*** Provided entries ***

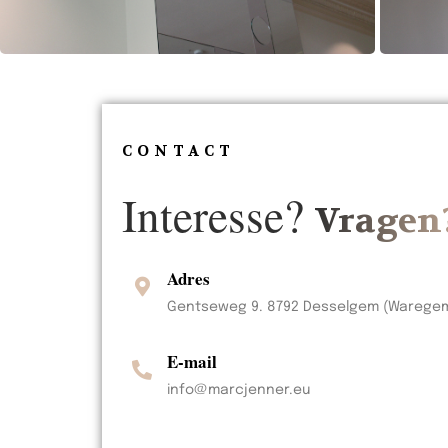
CONTACT
Interesse?
Vragen
Adres
Gentseweg 9. 8792 Desselgem (Warege
E-mail
info@marcjenner.eu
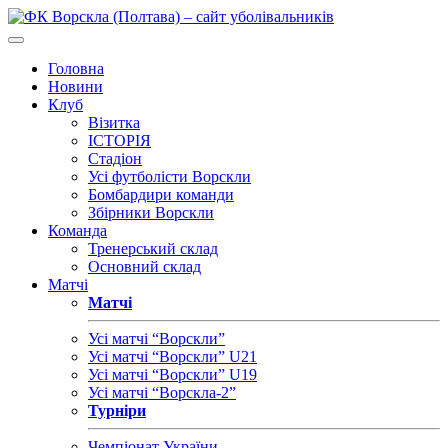
Головна
Новини
Клуб
Візитка
ІСТОРІЯ
Стадіон
Усі футболісти Ворскли
Бомбардири команди
Збірники Ворскли
Команда
Тренерський склад
Основний склад
Матчі
Матчі
Усі матчі “Ворскли”
Усі матчі “Ворскли” U21
Усі матчі “Ворскли” U19
Усі матчі “Ворскла-2”
Турніри
Чемпіонат України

***

Your task ::
Nothing but the lines from the one with "Усі футболісти Ворскли" through the end of the data above should be reproduced, each exactly, both ends included.

Output of the task ::
Усі футболісти Ворскли
Бомбардири команди
Збірники Ворскли
Команда
Тренерський склад
Основний склад
Матчі
Матчі
Усі матчі “Ворскли”
Усі матчі “Ворскли” U21
Усі матчі “Ворскли” U19
Усі матчі “Ворскла-2”
Турніри
Чемпіонат України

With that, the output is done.